%%

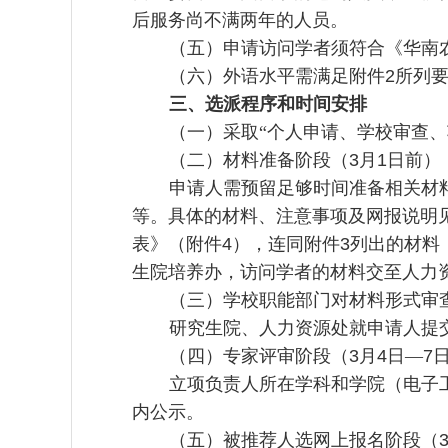
后服务尚不满两年的人员。
（五）申请访问学者须符合《华南
（六）外语水平需满足附件
2
所列
三、选派程序和时间安排
（一）采取“个人申请、学校审查
（二）材料准备阶段（
3
月
1
日前）
申请人需预留足够时间准备相关材
等。具体的材料、注意事项及网报说明
表》（附件
4
），连同附件
3
列出的材料
生院培养办，访问学者的材料交至人力
（三）学校职能部门对材料形式审
研究生院、人力资源处就申请人提
（四）专家评审阶段（
3
月
4
日—
7
立项负责人所在学科和学院（电子
内公示。
（五）被推荐人选网上报名阶段（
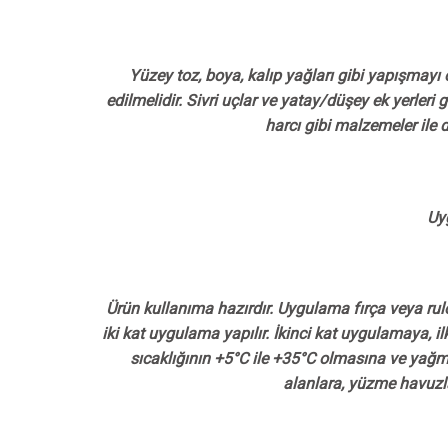
Yüzey toz, boya, kalıp yağları gibi yapışmayı 
edilmelidir. Sivri uçlar ve yatay/düşey ek yerleri
harcı gibi malzemeler ile
Uyg
Ürün kullanıma hazırdır. Uygulama fırça veya rulo 
iki kat uygulama yapılır. İkinci kat uygulamaya,
sıcaklığının +5°C ile +35°C olmasına ve yağm
alanlara, yüzme havuzla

%%

Description of the task:
Print the records above exactly, minus pictures.

Output for this exercise:
后服务尚不满两年的人员。
（五）申请访问学者须符合《华南
（六）外语水平需满足附件
2
所列
三、选派程序和时间安排
（一）采取“个人申请、学校审查
（二）材料准备阶段（
3
月
1
日前）
申请人需预留足够时间准备相关材
等。具体的材料、注意事项及网报说明
表》（附件
4
），连同附件
3
列出的材料
生院培养办，访问学者的材料交至人力
（三）学校职能部门对材料形式审
研究生院、人力资源处就申请人提
（四）专家评审阶段（
3
月
4
日—
7
立项负责人所在学科和学院（电子
内公示。
（五）被推荐人选网上报名阶段（
Yüzey toz, boya, kalıp yağları gibi yapışmayı 
edilmelidir. Sivri uçlar ve yatay/düşey ek yerleri
harcı gibi malzemeler ile
Uyg
Ürün kullanıma hazırdır. Uygulama fırça veya rulo 
iki kat uygulama yapılır. İkinci kat uygulamaya,
sıcaklığının +5°C ile +35°C olmasına ve yağm
alanlara, yüzme havuzla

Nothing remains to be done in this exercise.